(Records begins)

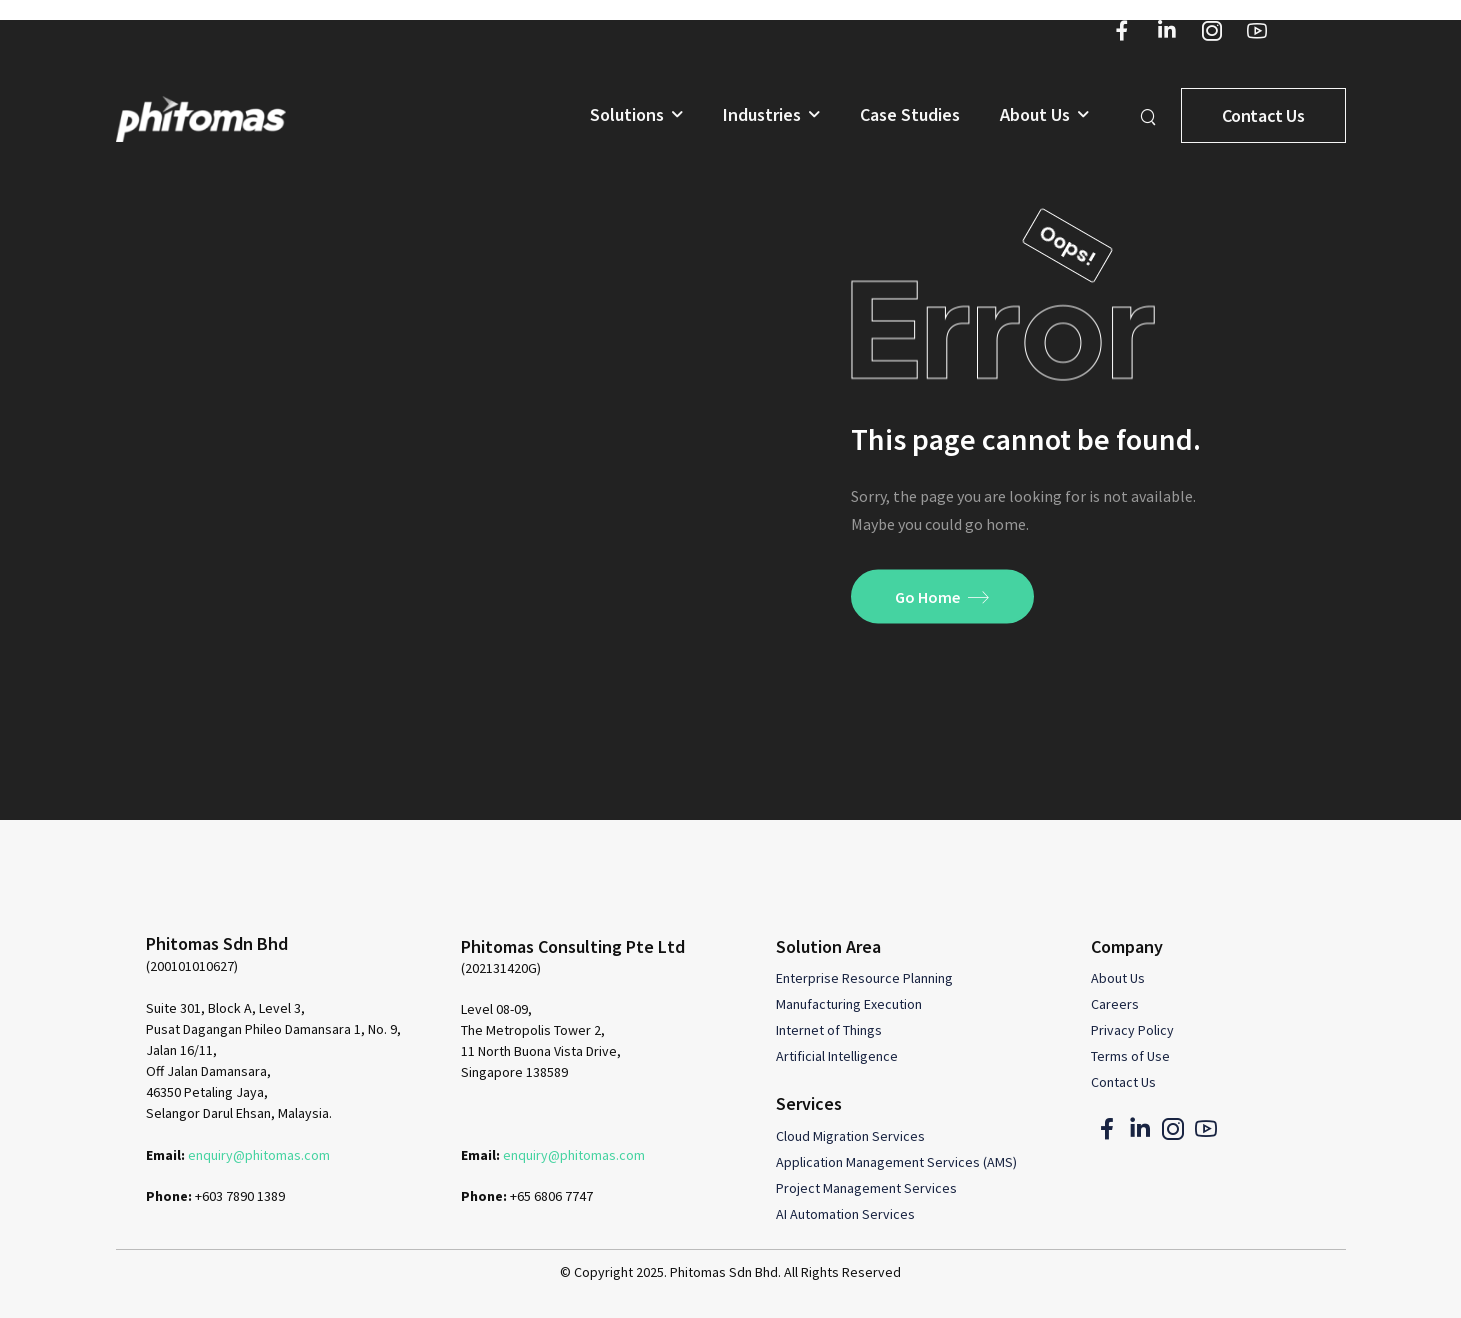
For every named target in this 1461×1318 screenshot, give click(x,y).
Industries (762, 115)
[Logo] (201, 118)
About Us (1035, 115)
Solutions (627, 115)
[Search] (1150, 116)
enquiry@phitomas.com (259, 1155)
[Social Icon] (1122, 30)
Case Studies (910, 115)
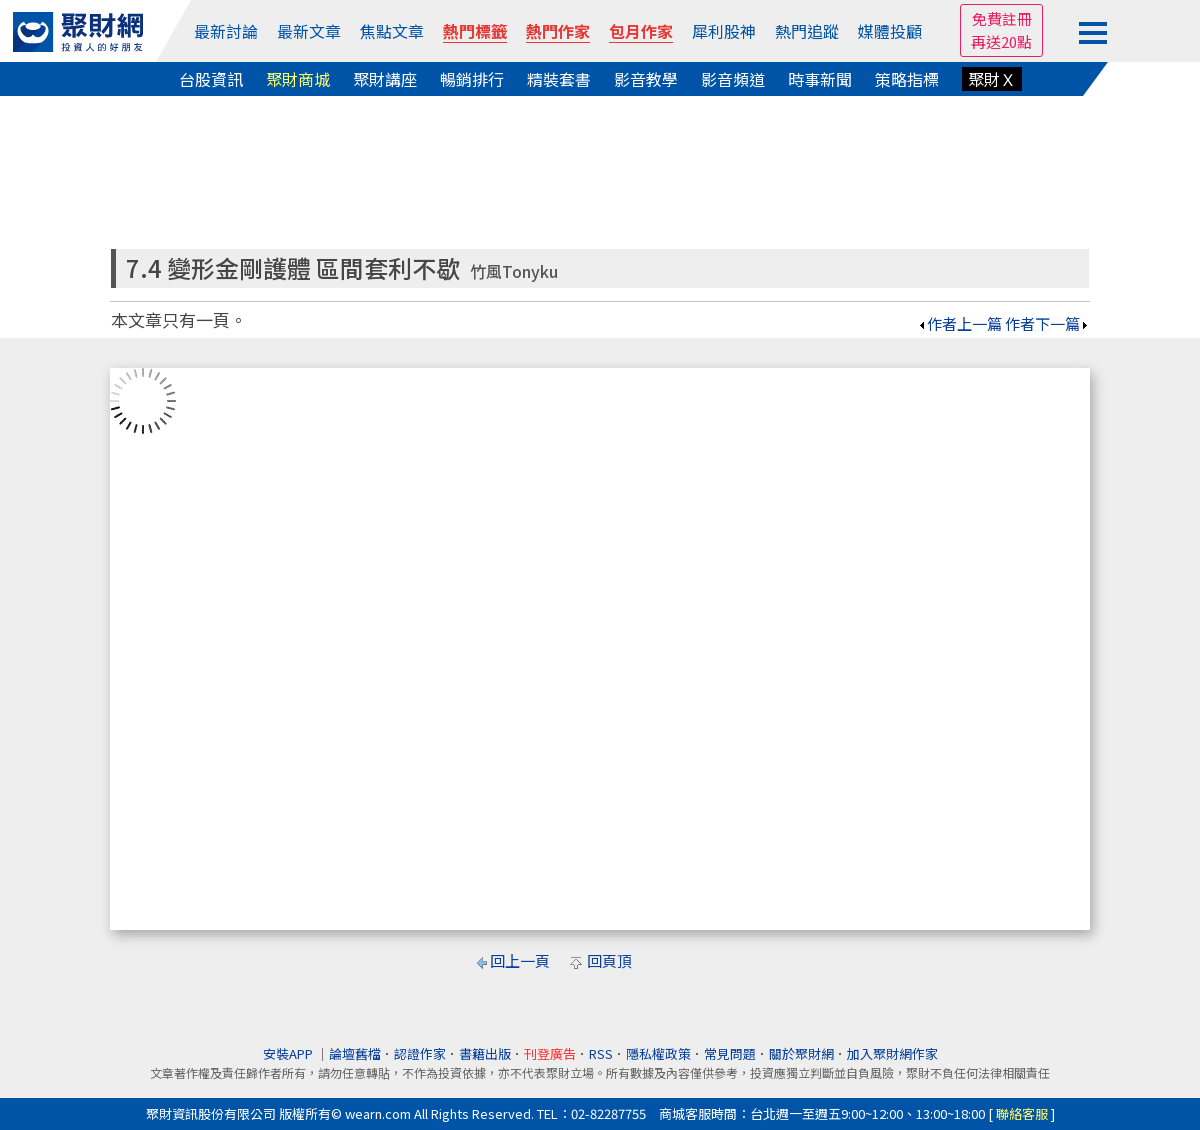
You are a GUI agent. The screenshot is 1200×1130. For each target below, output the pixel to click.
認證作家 (420, 1053)
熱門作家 (558, 31)
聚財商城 (298, 79)
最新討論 (226, 31)
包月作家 (641, 31)
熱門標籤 (475, 31)
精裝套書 (559, 79)
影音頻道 (733, 79)
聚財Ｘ (992, 79)
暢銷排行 (472, 79)
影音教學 (646, 79)
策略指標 (907, 79)
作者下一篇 (1047, 323)
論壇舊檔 (355, 1053)
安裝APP (289, 1053)
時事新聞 (820, 79)
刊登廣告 (550, 1053)
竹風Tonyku (514, 271)
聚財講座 (385, 79)
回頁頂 (609, 960)
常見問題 (730, 1053)
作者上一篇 (959, 323)
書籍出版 (485, 1053)
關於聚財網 (801, 1053)
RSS (601, 1053)
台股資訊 (211, 79)
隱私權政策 (658, 1053)
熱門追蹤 (807, 31)
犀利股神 (724, 31)
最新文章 (309, 31)
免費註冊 (1002, 18)
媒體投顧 (890, 31)
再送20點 (1001, 41)
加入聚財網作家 (892, 1053)
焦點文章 (392, 31)
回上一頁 (520, 960)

(Records ends)

== What the task asks ==
Every line containing the string "screenshot" is required; copy each such line from the data.

== Answer to this exercise ==
For every named target in this 1461×1318 screenshot, give click(x,y).
You are a GUI agent. The screenshot is 1200×1130. For each target below, output the pixel to click.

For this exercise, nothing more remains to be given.